### ACTIVITY:
Use the entries below and reproduce exactly the lines from the one containing "Proses melamar di Alfamart Cidahu, Kuningan" down to the one containing "sebagai perwakilan Alfamart dan meminta", both of them included.

(Saved data entries)
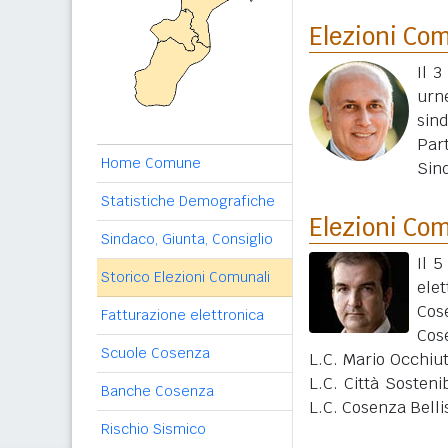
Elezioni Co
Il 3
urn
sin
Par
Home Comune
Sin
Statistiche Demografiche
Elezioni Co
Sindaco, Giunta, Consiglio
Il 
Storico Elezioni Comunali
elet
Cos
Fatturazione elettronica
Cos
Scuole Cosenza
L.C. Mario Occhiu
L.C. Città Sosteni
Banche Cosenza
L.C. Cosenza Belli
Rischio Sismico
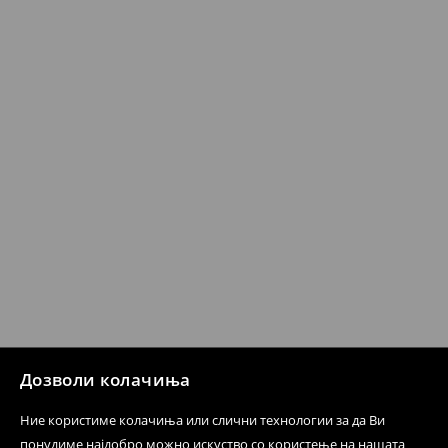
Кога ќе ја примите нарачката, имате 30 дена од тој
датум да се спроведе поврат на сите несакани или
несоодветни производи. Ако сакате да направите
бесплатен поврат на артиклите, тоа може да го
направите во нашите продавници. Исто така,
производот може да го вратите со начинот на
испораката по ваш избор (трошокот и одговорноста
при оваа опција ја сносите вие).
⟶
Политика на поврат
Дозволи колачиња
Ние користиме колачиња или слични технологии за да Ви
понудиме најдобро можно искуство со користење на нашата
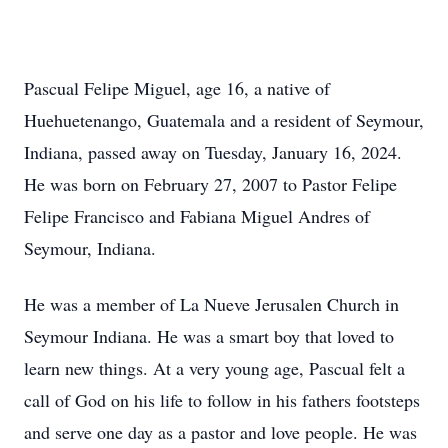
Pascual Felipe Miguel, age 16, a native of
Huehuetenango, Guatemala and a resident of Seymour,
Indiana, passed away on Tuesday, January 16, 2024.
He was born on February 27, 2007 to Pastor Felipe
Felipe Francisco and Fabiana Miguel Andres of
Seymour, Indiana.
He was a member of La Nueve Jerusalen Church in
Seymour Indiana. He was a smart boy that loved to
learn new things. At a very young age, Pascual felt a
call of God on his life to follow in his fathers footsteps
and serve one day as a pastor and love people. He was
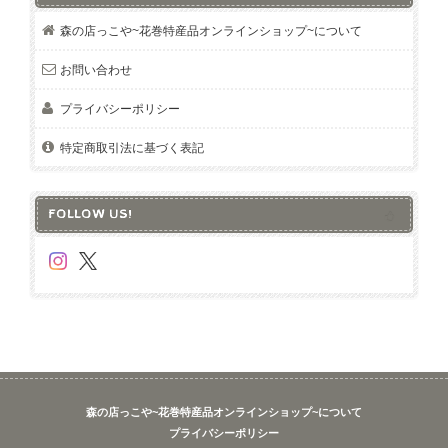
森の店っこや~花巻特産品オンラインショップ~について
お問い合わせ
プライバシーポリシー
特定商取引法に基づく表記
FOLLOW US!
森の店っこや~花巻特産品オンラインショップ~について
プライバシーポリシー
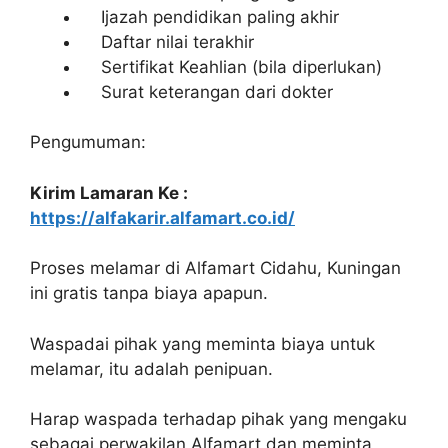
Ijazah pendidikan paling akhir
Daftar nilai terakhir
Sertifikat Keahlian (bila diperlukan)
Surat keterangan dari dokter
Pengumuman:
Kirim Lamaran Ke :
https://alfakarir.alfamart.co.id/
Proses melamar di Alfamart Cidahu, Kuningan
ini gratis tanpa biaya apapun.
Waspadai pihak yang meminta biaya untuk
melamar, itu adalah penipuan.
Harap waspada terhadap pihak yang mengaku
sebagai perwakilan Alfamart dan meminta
...
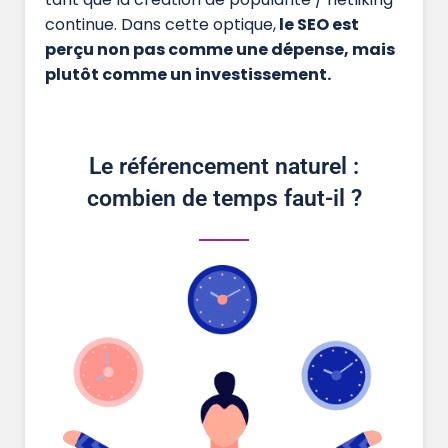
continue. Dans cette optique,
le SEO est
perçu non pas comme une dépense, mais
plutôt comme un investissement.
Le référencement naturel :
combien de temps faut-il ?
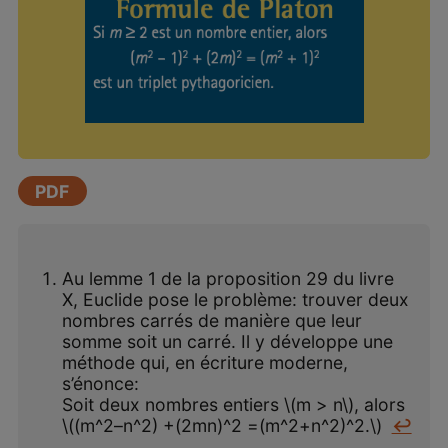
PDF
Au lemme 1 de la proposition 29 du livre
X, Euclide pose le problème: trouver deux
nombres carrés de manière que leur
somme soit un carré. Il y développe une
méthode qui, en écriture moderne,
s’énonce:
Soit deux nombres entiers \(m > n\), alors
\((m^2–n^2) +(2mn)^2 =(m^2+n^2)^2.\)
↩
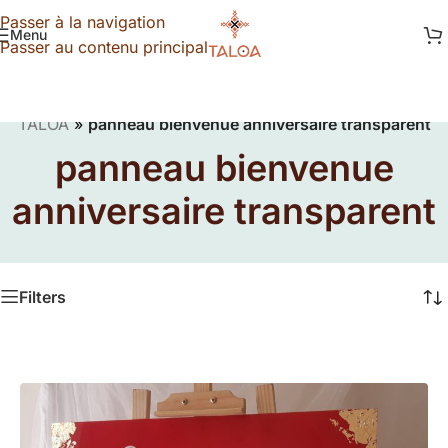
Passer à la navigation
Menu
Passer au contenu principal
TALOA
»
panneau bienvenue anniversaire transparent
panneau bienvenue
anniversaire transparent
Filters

### ANSWER BOX:
Proses melamar di Alfamart Cidahu, Kuningan
ini gratis tanpa biaya apapun.
Waspadai pihak yang meminta biaya untuk
melamar, itu adalah penipuan.
Harap waspada terhadap pihak yang mengaku
sebagai perwakilan Alfamart dan meminta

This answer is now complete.